Start of RECORDS FOR THE TASK

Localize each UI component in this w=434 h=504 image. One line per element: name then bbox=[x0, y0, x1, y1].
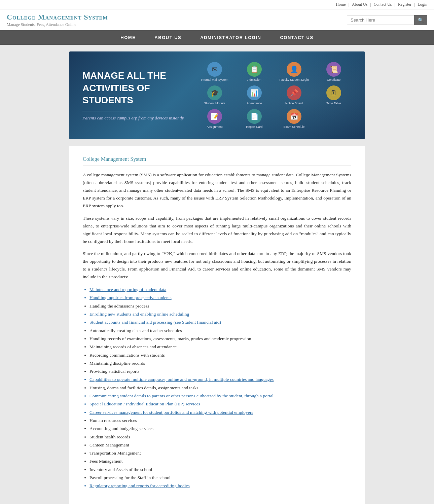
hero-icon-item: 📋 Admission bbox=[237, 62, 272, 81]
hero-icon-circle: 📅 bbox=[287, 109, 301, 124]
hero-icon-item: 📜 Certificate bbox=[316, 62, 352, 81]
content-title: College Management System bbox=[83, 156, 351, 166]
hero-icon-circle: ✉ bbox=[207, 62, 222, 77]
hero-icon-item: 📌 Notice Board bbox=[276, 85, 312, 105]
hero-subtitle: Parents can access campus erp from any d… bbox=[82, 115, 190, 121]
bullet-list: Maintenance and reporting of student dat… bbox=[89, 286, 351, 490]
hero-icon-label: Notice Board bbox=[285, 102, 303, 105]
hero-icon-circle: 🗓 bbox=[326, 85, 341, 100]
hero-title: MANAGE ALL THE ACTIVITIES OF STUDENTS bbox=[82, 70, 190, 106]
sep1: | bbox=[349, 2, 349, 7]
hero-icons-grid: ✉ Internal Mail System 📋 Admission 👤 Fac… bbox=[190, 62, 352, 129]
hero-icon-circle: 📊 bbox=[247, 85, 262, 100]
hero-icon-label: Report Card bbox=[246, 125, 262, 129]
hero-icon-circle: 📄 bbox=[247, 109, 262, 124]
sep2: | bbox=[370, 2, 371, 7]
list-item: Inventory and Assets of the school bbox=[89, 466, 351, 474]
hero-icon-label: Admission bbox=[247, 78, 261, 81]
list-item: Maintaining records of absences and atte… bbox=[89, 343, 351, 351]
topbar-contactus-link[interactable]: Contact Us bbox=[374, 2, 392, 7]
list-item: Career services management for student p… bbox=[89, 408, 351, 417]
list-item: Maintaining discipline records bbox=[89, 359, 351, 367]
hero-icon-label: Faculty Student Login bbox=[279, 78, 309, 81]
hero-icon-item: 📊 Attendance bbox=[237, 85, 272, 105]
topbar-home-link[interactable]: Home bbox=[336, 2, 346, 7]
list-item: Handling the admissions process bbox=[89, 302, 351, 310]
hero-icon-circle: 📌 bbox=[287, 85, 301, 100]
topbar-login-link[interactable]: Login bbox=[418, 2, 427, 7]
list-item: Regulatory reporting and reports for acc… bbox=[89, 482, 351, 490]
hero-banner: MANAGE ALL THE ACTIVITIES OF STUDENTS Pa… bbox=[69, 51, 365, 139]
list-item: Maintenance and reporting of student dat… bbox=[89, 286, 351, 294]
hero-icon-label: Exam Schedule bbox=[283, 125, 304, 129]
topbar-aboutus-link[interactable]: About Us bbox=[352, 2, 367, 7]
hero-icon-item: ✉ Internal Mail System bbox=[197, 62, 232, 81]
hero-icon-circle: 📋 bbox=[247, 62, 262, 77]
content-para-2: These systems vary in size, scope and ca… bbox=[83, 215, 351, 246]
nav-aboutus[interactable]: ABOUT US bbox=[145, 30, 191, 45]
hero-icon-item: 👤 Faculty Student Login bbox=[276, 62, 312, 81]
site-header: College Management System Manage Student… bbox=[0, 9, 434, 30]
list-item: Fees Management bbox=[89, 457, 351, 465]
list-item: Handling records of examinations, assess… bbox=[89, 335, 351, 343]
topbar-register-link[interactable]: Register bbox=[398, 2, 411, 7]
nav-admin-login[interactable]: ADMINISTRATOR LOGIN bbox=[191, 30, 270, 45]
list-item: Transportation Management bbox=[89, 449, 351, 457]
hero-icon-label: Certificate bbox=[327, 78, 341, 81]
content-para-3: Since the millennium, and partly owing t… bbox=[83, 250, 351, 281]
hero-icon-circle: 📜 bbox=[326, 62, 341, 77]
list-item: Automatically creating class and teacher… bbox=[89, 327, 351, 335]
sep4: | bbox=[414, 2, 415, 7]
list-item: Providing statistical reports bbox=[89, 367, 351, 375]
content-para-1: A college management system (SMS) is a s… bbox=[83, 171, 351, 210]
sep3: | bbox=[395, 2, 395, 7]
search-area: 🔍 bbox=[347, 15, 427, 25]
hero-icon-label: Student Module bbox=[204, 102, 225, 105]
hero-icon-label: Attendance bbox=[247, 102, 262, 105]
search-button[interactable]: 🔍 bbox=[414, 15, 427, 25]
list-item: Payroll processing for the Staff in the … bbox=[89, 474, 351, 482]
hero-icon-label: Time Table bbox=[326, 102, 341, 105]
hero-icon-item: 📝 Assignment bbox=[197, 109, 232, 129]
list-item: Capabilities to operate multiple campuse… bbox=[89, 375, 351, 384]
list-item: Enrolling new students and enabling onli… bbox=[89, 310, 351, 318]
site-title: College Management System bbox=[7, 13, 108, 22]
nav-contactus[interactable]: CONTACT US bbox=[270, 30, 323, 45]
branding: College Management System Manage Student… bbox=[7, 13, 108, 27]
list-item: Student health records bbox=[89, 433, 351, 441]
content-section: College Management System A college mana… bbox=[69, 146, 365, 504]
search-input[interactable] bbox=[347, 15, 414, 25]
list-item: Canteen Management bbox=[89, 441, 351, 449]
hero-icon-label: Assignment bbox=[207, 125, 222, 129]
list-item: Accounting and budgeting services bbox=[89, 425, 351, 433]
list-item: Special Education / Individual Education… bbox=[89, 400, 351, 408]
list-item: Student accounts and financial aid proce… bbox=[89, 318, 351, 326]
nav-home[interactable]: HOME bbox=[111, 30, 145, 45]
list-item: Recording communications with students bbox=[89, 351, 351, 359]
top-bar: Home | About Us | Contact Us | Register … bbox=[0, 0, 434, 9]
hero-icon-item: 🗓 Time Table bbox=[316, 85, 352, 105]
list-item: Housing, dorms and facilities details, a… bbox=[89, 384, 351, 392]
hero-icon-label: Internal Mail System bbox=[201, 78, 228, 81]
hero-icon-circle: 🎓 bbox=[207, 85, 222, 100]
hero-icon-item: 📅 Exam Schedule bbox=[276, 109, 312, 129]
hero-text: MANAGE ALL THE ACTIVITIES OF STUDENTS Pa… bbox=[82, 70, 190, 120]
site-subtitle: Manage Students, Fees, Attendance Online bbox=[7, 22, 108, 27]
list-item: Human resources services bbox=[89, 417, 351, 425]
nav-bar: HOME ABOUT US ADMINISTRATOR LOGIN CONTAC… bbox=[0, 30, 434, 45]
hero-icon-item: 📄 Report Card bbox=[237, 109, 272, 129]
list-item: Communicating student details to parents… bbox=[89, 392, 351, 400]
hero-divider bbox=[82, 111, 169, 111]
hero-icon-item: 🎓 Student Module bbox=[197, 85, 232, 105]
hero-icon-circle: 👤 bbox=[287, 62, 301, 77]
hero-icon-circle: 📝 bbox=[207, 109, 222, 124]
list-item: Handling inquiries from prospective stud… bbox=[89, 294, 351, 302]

End of RECORDS FOR THE TASK

* **PROMPT**
Without including any picture, retype the entries exactly.

* **ANSWER TO THIS PROBLEM**
Localize each UI component in this w=434 h=504 image. One line per element: name then bbox=[x0, y0, x1, y1].
hero-icon-item: 📋 Admission bbox=[237, 62, 272, 81]
hero-icon-circle: 📅 bbox=[287, 109, 301, 124]
hero-icon-item: 📜 Certificate bbox=[316, 62, 352, 81]
content-title: College Management System bbox=[83, 156, 351, 166]
hero-icon-circle: ✉ bbox=[207, 62, 222, 77]
hero-icon-item: 📌 Notice Board bbox=[276, 85, 312, 105]
hero-subtitle: Parents can access campus erp from any d… bbox=[82, 115, 190, 121]
bullet-list: Maintenance and reporting of student dat… bbox=[89, 286, 351, 490]
hero-icon-label: Notice Board bbox=[285, 102, 303, 105]
hero-icon-circle: 🗓 bbox=[326, 85, 341, 100]
hero-title: MANAGE ALL THE ACTIVITIES OF STUDENTS bbox=[82, 70, 190, 106]
sep1: | bbox=[349, 2, 349, 7]
hero-icons-grid: ✉ Internal Mail System 📋 Admission 👤 Fac… bbox=[190, 62, 352, 129]
hero-icon-circle: 📊 bbox=[247, 85, 262, 100]
hero-icon-label: Report Card bbox=[246, 125, 262, 129]
hero-icon-circle: 📄 bbox=[247, 109, 262, 124]
sep2: | bbox=[370, 2, 371, 7]
list-item: Inventory and Assets of the school bbox=[89, 466, 351, 474]
hero-icon-label: Admission bbox=[247, 78, 261, 81]
list-item: Maintaining records of absences and atte… bbox=[89, 343, 351, 351]
topbar-contactus-link[interactable]: Contact Us bbox=[374, 2, 392, 7]
list-item: Career services management for student p… bbox=[89, 408, 351, 417]
list-item: Maintaining discipline records bbox=[89, 359, 351, 367]
hero-icon-label: Faculty Student Login bbox=[279, 78, 309, 81]
hero-icon-item: 📊 Attendance bbox=[237, 85, 272, 105]
topbar-home-link[interactable]: Home bbox=[336, 2, 346, 7]
list-item: Handling the admissions process bbox=[89, 302, 351, 310]
hero-icon-circle: 📌 bbox=[287, 85, 301, 100]
topbar-login-link[interactable]: Login bbox=[418, 2, 427, 7]
list-item: Regulatory reporting and reports for acc… bbox=[89, 482, 351, 490]
hero-banner: MANAGE ALL THE ACTIVITIES OF STUDENTS Pa… bbox=[69, 51, 365, 139]
list-item: Maintenance and reporting of student dat… bbox=[89, 286, 351, 294]
hero-icon-label: Exam Schedule bbox=[283, 125, 304, 129]
topbar-aboutus-link[interactable]: About Us bbox=[352, 2, 367, 7]
hero-icon-item: ✉ Internal Mail System bbox=[197, 62, 232, 81]
hero-icon-circle: 📋 bbox=[247, 62, 262, 77]
content-para-2: These systems vary in size, scope and ca… bbox=[83, 215, 351, 246]
nav-aboutus[interactable]: ABOUT US bbox=[145, 30, 191, 45]
hero-icon-item: 👤 Faculty Student Login bbox=[276, 62, 312, 81]
site-header: College Management System Manage Student… bbox=[0, 9, 434, 30]
list-item: Fees Management bbox=[89, 457, 351, 465]
list-item: Handling records of examinations, assess… bbox=[89, 335, 351, 343]
topbar-register-link[interactable]: Register bbox=[398, 2, 411, 7]
nav-admin-login[interactable]: ADMINISTRATOR LOGIN bbox=[191, 30, 270, 45]
list-item: Transportation Management bbox=[89, 449, 351, 457]
hero-icon-label: Certificate bbox=[327, 78, 341, 81]
content-para-3: Since the millennium, and partly owing t… bbox=[83, 250, 351, 281]
hero-icon-circle: 📜 bbox=[326, 62, 341, 77]
list-item: Automatically creating class and teacher… bbox=[89, 327, 351, 335]
sep4: | bbox=[414, 2, 415, 7]
list-item: Providing statistical reports bbox=[89, 367, 351, 375]
content-para-1: A college management system (SMS) is a s… bbox=[83, 171, 351, 210]
sep3: | bbox=[395, 2, 395, 7]
search-area: 🔍 bbox=[347, 15, 427, 25]
hero-icon-label: Student Module bbox=[204, 102, 225, 105]
hero-icon-label: Attendance bbox=[247, 102, 262, 105]
search-button[interactable]: 🔍 bbox=[414, 15, 427, 25]
list-item: Payroll processing for the Staff in the … bbox=[89, 474, 351, 482]
hero-icon-label: Time Table bbox=[326, 102, 341, 105]
hero-icon-item: 📝 Assignment bbox=[197, 109, 232, 129]
list-item: Capabilities to operate multiple campuse… bbox=[89, 375, 351, 384]
list-item: Enrolling new students and enabling onli… bbox=[89, 310, 351, 318]
site-title: College Management System bbox=[7, 13, 108, 22]
nav-contactus[interactable]: CONTACT US bbox=[270, 30, 323, 45]
branding: College Management System Manage Student… bbox=[7, 13, 108, 27]
list-item: Student health records bbox=[89, 433, 351, 441]
content-section: College Management System A college mana… bbox=[69, 146, 365, 504]
search-input[interactable] bbox=[347, 15, 414, 25]
list-item: Canteen Management bbox=[89, 441, 351, 449]
hero-icon-label: Assignment bbox=[207, 125, 222, 129]
list-item: Accounting and budgeting services bbox=[89, 425, 351, 433]
list-item: Special Education / Individual Education… bbox=[89, 400, 351, 408]
list-item: Student accounts and financial aid proce… bbox=[89, 318, 351, 326]
nav-home[interactable]: HOME bbox=[111, 30, 145, 45]
list-item: Recording communications with students bbox=[89, 351, 351, 359]
top-bar: Home | About Us | Contact Us | Register … bbox=[0, 0, 434, 9]
hero-icon-item: 🗓 Time Table bbox=[316, 85, 352, 105]
list-item: Housing, dorms and facilities details, a… bbox=[89, 384, 351, 392]
hero-icon-label: Internal Mail System bbox=[201, 78, 228, 81]
hero-icon-circle: 🎓 bbox=[207, 85, 222, 100]
hero-icon-item: 📅 Exam Schedule bbox=[276, 109, 312, 129]
hero-text: MANAGE ALL THE ACTIVITIES OF STUDENTS Pa… bbox=[82, 70, 190, 120]
site-subtitle: Manage Students, Fees, Attendance Online bbox=[7, 22, 108, 27]
list-item: Human resources services bbox=[89, 417, 351, 425]
nav-bar: HOME ABOUT US ADMINISTRATOR LOGIN CONTAC… bbox=[0, 30, 434, 45]
hero-icon-item: 📄 Report Card bbox=[237, 109, 272, 129]
list-item: Communicating student details to parents… bbox=[89, 392, 351, 400]
hero-divider bbox=[82, 111, 169, 111]
hero-icon-item: 🎓 Student Module bbox=[197, 85, 232, 105]
hero-icon-circle: 👤 bbox=[287, 62, 301, 77]
hero-icon-circle: 📝 bbox=[207, 109, 222, 124]
list-item: Handling inquiries from prospective stud… bbox=[89, 294, 351, 302]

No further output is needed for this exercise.